Silhouettes is the self-produced debut album from Detroit trio Shadow Show.
Ava East (vocals & guitars), Kate Derringer (bass & vocals) and Kerrigan Pearce (percussion & vocals) have been playing relentlessly in the build up to releasing this record and initial audience responses have been very good indeed.
2018 singles, ‘The Machine’ and ‘Glass Eye’, hinted at a band with real potential, and Silhouettes has revealed that early optimism to be well judged.
Silhouettes is laced with ‘60s psychedelic revival tones; Shadow Show have their collars up, their shades on, and they’re heading in your direction.
Opener ‘Charades’ builds steadily from ambient street sounds into a blast of retro power pop that succinctly introduces the band, their attitude and what to expect in the ensuing ten songs.
‘Contessa’ crashes in and blows the doors off the record – Shadow Show are not messing about. Contessa would not sound out of place coming out of the speakers in a dive bar you walk past but would never dare enter. The scuzzy guitar on this contrasts with high vocal harmonies for a sweetly menacing delivery.
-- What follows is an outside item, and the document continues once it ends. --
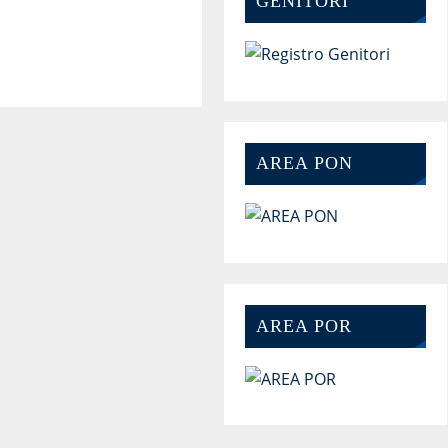
GENITORI
AREA PON
AREA POR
The production on the LP could’ve been ripped right out of the heart of some lost underground venue – there’s sweat dripping off the ceiling, stale cigarette smoke and limbs all over the place.
Off kilter chord changes demonstrate Shadow Show are not just pilfering the best bits from a playbook written over half a century ago. Like all good artists they’ve learnt what works, redacted what doesn’t, and added their own spin on proceedings.
There are subtle production flourishes that bring a little flavour through crashing splash cymbals and writhing bass. The odd keyboard, or effect added to a vocal, such as on ‘Glass Eye’, helps to counter what could be interpreted as art-pop by numbers.
On ‘Trapeze Act’ the band go little more lo-fi, mix in an alternative signature or two, and perform with less aggression than on other tracks. There’s a menacing undercurrent that peeks above the surface before disappearing in a haze of shimmering six string and phased vocals two thirds of the way through.
Ava’s vocals pack a healthy punch throughout but are elevated on ‘Dreamhead’ with an intricate performance that follows the guitar and stretches from pretty low, via some playful dissonant notes, through to an expertly executed higher range.
Silhouettes is full of attitude that seeps through every chord change, snare snap and bass riff. It’s a sneering shoulder swagger, expertly delivered.
Silhouettes is available from Friday 14th February on Burger Records and Stolen Body Records.